INSTRUCTIONS TO FOLLOW -
An exact copy of the entries, with every picture omitted, is what is needed here.

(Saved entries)
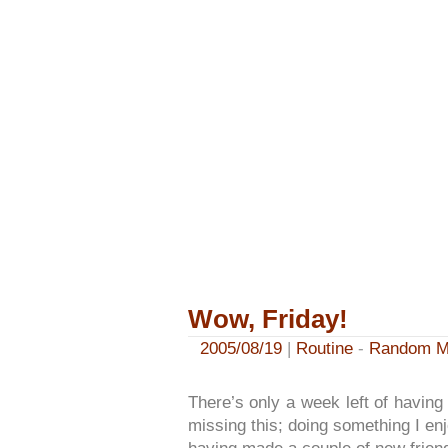
Wow, Friday!
2005/08/19
|
Routine
-
Random M
There’s only a week left of having a
missing this; doing something I enjoy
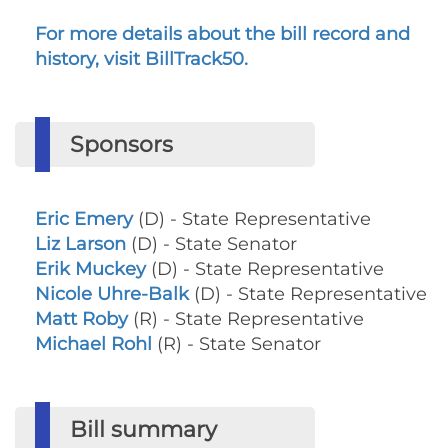
For more details about the bill record and
history, visit BillTrack50.
Sponsors
Eric Emery
(D) - State Representative
Liz Larson
(D) - State Senator
Erik Muckey
(D) - State Representative
Nicole Uhre-Balk
(D) - State Representative
Matt Roby
(R) - State Representative
Michael Rohl
(R) - State Senator
Bill summary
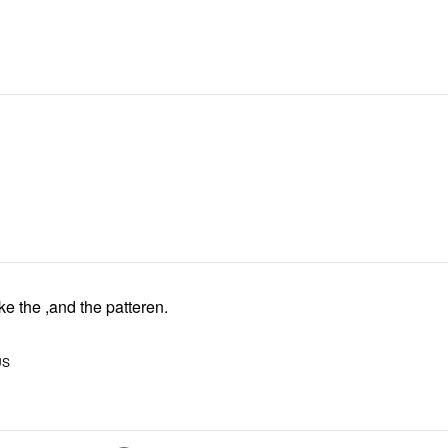
ke the ,and the patteren.
US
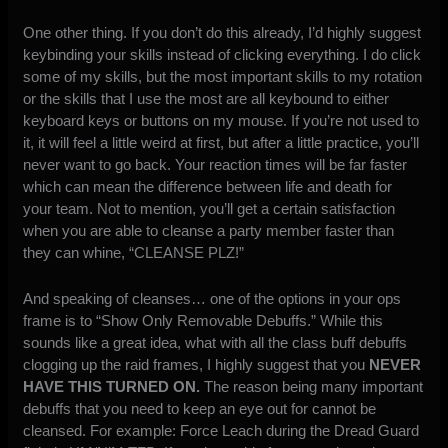
One other thing. If you don’t do this already, I’d highly suggest
keybinding your skills instead of clicking everything. I do click
some of my skills, but the most important skills to my rotation
or the skills that I use the most are all keybound to either
keyboard keys or buttons on my mouse. If you’re not used to
it, it will feel a little weird at first, but after a little practice, you’ll
never want to go back. Your reaction times will be far faster
which can mean the difference between life and death for
your team. Not to mention, you’ll get a certain satisfaction
when you are able to cleanse a party member faster than
they can whine, “CLEANSE PLZ!”
And speaking of cleanses… one of the options in your ops
frame is to “Show Only Removable Debuffs.” While this
sounds like a great idea, what with all the class buff debuffs
clogging up the raid frames, I highly suggest that you
NEVER
HAVE THIS TURNED ON.
The reason being many important
debuffs that you need to keep an eye out for cannot be
cleansed. For example: Force Leach during the Dread Guard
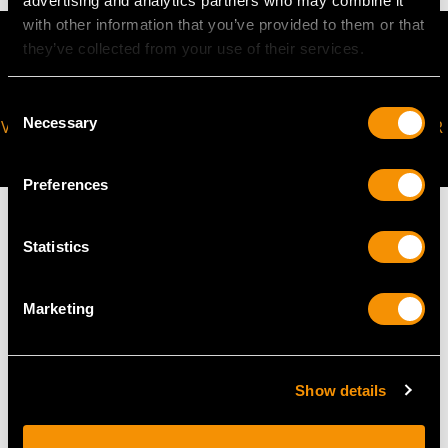
advertising and analytics partners who may combine it
with other information that you’ve provided to them or that
they’ve collected from your use of their services.
Consent
Necessary
VIRTUAL APPOINTMENT
JOIN OUR NEWSLETTER
Selection
AVAILABLE
Preferences
Statistics
MAY WE ALSO SUGGEST…
Marketing
Show details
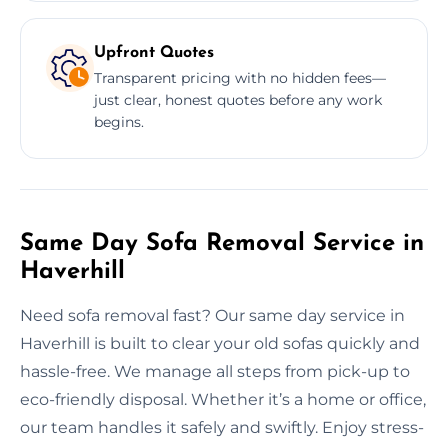
Upfront Quotes
Transparent pricing with no hidden fees—
just clear, honest quotes before any work
begins.
Same Day Sofa Removal Service in
Haverhill
Need sofa removal fast? Our same day service in
Haverhill is built to clear your old sofas quickly and
hassle-free. We manage all steps from pick-up to
eco-friendly disposal. Whether it’s a home or office,
our team handles it safely and swiftly. Enjoy stress-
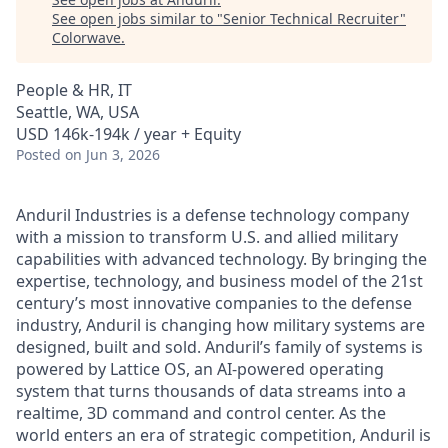
See open jobs similar to "
Senior Technical Recruiter
"
Colorwave
.
People & HR, IT
Seattle, WA, USA
USD 146k-194k / year + Equity
Posted
on Jun 3, 2026
Anduril Industries is a defense technology company
with a mission to transform U.S. and allied military
capabilities with advanced technology. By bringing the
expertise, technology, and business model of the 21st
century’s most innovative companies to the defense
industry, Anduril is changing how military systems are
designed, built and sold. Anduril’s family of systems is
powered by Lattice OS, an AI-powered operating
system that turns thousands of data streams into a
realtime, 3D command and control center. As the
world enters an era of strategic competition, Anduril is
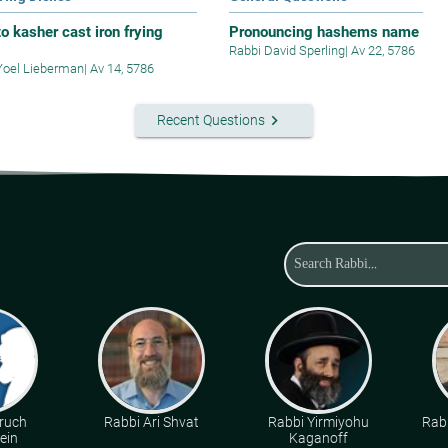
o kasher cast iron frying
Pronouncing hashems name
Rabbi David Sperling
|
Av 22, 5786
Yoel Lieberman
|
Av 14, 5786
keyboard_arrow_right
Recent Questions
ruch
Rabbi Ari Shvat
Rabbi Yirmiyohu
Rabb
ein
Kaganoff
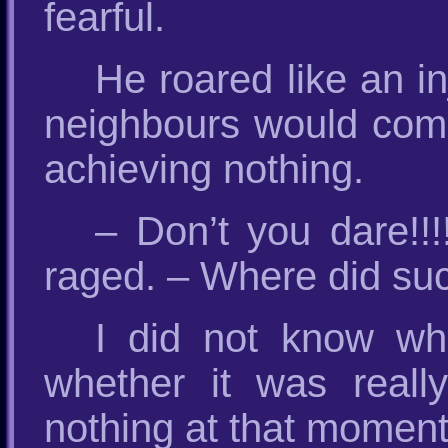
fearful.
He roared like an in
neighbours would come
achieving nothing.
– Don’t you dare!!!
raged. – Where did suc
I did not know wh
whether it was real
nothing at that moment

EXERCISE RESULT -
Wow, Friday!
2005/08/19
|
Routine
-
Random M
There’s only a week left of having a
missing this; doing something I enjoy
For more details about the bill record and
history, visit BillTrack50.
Sponsors
Eric Emery
(D) - State Representative
Liz Larson
(D) - State Senator
Erik Muckey
(D) - State Representative
Nicole Uhre-Balk
(D) - State Representative
Matt Roby
(R) - State Representative
Michael Rohl
(R) - State Senator
Bill summary
ke the ,and the patteren.
US
One other thing. If you don’t do this already, I’d highly suggest
keybinding your skills instead of clicking everything. I do click
some of my skills, but the most important skills to my rotation
or the skills that I use the most are all keybound to either
keyboard keys or buttons on my mouse. If you’re not used to
it, it will feel a little weird at first, but after a little practice, you’ll
never want to go back. Your reaction times will be far faster
which can mean the difference between life and death for
your team. Not to mention, you’ll get a certain satisfaction
when you are able to cleanse a party member faster than
they can whine, “CLEANSE PLZ!”
And speaking of cleanses… one of the options in your ops
frame is to “Show Only Removable Debuffs.” While this
sounds like a great idea, what with all the class buff debuffs
clogging up the raid frames, I highly suggest that you
NEVER
HAVE THIS TURNED ON.
The reason being many important
debuffs that you need to keep an eye out for cannot be
cleansed. For example: Force Leach during the Dread Guard
advertising and analytics partners who may combine it
with other information that you’ve provided to them or that
they’ve collected from your use of their services.
Consent
Necessary
VIRTUAL APPOINTMENT
JOIN OUR NEWSLETTER
Selection
AVAILABLE
Preferences
Statistics
MAY WE ALSO SUGGEST…
Marketing
Show details
Upfront Quotes
Transparent pricing with no hidden fees—
just clear, honest quotes before any work
begins.
Same Day Sofa Removal Service in
Haverhill
Need sofa removal fast? Our same day service in
Haverhill is built to clear your old sofas quickly and
hassle-free. We manage all steps from pick-up to
eco-friendly disposal. Whether it’s a home or office,
our team handles it safely and swiftly. Enjoy stress-
See open jobs similar to "
Senior Technical Recruiter
"
Colorwave
.
People & HR, IT
Seattle, WA, USA
USD 146k-194k / year + Equity
Posted
on Jun 3, 2026
Anduril Industries is a defense technology company
with a mission to transform U.S. and allied military
capabilities with advanced technology. By bringing the
expertise, technology, and business model of the 21st
century’s most innovative companies to the defense
industry, Anduril is changing how military systems are
designed, built and sold. Anduril’s family of systems is
powered by Lattice OS, an AI-powered operating
system that turns thousands of data streams into a
realtime, 3D command and control center. As the
world enters an era of strategic competition, Anduril is
o kasher cast iron frying
Pronouncing hashems name
Rabbi David Sperling
|
Av 22, 5786
Yoel Lieberman
|
Av 14, 5786
keyboard_arrow_right
Recent Questions
ruch
Rabbi Ari Shvat
Rabbi Yirmiyohu
Rabb
ein
Kaganoff
fearful.
He roared like an in
neighbours would come
achieving nothing.
– Don’t you dare!!!
raged. – Where did suc
I did not know wh
whether it was real
nothing at that moment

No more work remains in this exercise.